| WORK INSTRUCTION |
All the data below needs to be retyped exactly as shown.
== SOURCE MATERIAL
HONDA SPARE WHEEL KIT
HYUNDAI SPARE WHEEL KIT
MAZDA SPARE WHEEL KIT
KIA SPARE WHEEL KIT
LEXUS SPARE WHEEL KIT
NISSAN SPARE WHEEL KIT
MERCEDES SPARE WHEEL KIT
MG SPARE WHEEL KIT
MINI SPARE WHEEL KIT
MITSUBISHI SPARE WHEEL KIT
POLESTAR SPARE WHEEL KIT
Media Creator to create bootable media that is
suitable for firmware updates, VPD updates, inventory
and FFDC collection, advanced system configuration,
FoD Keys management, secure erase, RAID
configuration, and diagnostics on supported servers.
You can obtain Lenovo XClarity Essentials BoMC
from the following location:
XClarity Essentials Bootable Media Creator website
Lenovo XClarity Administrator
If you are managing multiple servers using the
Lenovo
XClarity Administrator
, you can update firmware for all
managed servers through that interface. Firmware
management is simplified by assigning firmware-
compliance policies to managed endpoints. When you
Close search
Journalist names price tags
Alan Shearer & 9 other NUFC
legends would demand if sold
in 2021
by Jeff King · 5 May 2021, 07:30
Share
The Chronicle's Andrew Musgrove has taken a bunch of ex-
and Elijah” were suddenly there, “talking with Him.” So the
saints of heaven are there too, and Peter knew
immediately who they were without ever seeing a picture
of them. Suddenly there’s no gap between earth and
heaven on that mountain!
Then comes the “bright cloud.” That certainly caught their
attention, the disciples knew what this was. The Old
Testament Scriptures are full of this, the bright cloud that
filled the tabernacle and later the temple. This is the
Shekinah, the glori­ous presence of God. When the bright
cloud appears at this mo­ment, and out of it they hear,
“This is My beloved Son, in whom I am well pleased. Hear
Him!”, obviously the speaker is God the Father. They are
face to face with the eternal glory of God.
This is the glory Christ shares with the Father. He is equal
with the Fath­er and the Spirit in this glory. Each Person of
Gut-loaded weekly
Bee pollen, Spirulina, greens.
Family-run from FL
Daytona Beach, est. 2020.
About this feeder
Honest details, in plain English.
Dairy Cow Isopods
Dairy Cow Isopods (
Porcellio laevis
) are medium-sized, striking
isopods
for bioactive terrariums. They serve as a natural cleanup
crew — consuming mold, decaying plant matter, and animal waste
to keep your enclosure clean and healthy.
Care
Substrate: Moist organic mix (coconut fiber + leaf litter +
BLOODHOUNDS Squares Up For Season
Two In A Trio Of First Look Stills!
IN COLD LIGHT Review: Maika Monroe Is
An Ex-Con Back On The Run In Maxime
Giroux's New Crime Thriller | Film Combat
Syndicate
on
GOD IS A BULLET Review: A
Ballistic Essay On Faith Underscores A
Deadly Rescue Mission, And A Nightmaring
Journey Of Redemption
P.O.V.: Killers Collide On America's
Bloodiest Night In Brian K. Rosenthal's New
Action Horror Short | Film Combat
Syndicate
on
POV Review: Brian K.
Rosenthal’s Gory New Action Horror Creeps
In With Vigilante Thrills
====
| SOLUTION TO THIS PROBLEM |
HONDA SPARE WHEEL KIT
HYUNDAI SPARE WHEEL KIT
MAZDA SPARE WHEEL KIT
KIA SPARE WHEEL KIT
LEXUS SPARE WHEEL KIT
NISSAN SPARE WHEEL KIT
MERCEDES SPARE WHEEL KIT
MG SPARE WHEEL KIT
MINI SPARE WHEEL KIT
MITSUBISHI SPARE WHEEL KIT
POLESTAR SPARE WHEEL KIT
Media Creator to create bootable media that is
suitable for firmware updates, VPD updates, inventory
and FFDC collection, advanced system configuration,
FoD Keys management, secure erase, RAID
configuration, and diagnostics on supported servers.
You can obtain Lenovo XClarity Essentials BoMC
from the following location:
XClarity Essentials Bootable Media Creator website
Lenovo XClarity Administrator
If you are managing multiple servers using the
Lenovo
XClarity Administrator
, you can update firmware for all
managed servers through that interface. Firmware
management is simplified by assigning firmware-
compliance policies to managed endpoints. When you
Close search
Journalist names price tags
Alan Shearer & 9 other NUFC
legends would demand if sold
in 2021
by Jeff King · 5 May 2021, 07:30
Share
The Chronicle's Andrew Musgrove has taken a bunch of ex-
and Elijah” were suddenly there, “talking with Him.” So the
saints of heaven are there too, and Peter knew
immediately who they were without ever seeing a picture
of them. Suddenly there’s no gap between earth and
heaven on that mountain!
Then comes the “bright cloud.” That certainly caught their
attention, the disciples knew what this was. The Old
Testament Scriptures are full of this, the bright cloud that
filled the tabernacle and later the temple. This is the
Shekinah, the glori­ous presence of God. When the bright
cloud appears at this mo­ment, and out of it they hear,
“This is My beloved Son, in whom I am well pleased. Hear
Him!”, obviously the speaker is God the Father. They are
face to face with the eternal glory of God.
This is the glory Christ shares with the Father. He is equal
with the Fath­er and the Spirit in this glory. Each Person of
Gut-loaded weekly
Bee pollen, Spirulina, greens.
Family-run from FL
Daytona Beach, est. 2020.
About this feeder
Honest details, in plain English.
Dairy Cow Isopods
Dairy Cow Isopods (
Porcellio laevis
) are medium-sized, striking
isopods
for bioactive terrariums. They serve as a natural cleanup
crew — consuming mold, decaying plant matter, and animal waste
to keep your enclosure clean and healthy.
Care
Substrate: Moist organic mix (coconut fiber + leaf litter +
BLOODHOUNDS Squares Up For Season
Two In A Trio Of First Look Stills!
IN COLD LIGHT Review: Maika Monroe Is
An Ex-Con Back On The Run In Maxime
Giroux's New Crime Thriller | Film Combat
Syndicate
on
GOD IS A BULLET Review: A
Ballistic Essay On Faith Underscores A
Deadly Rescue Mission, And A Nightmaring
Journey Of Redemption
P.O.V.: Killers Collide On America's
Bloodiest Night In Brian K. Rosenthal's New
Action Horror Short | Film Combat
Syndicate
on
POV Review: Brian K.
Rosenthal’s Gory New Action Horror Creeps
In With Vigilante Thrills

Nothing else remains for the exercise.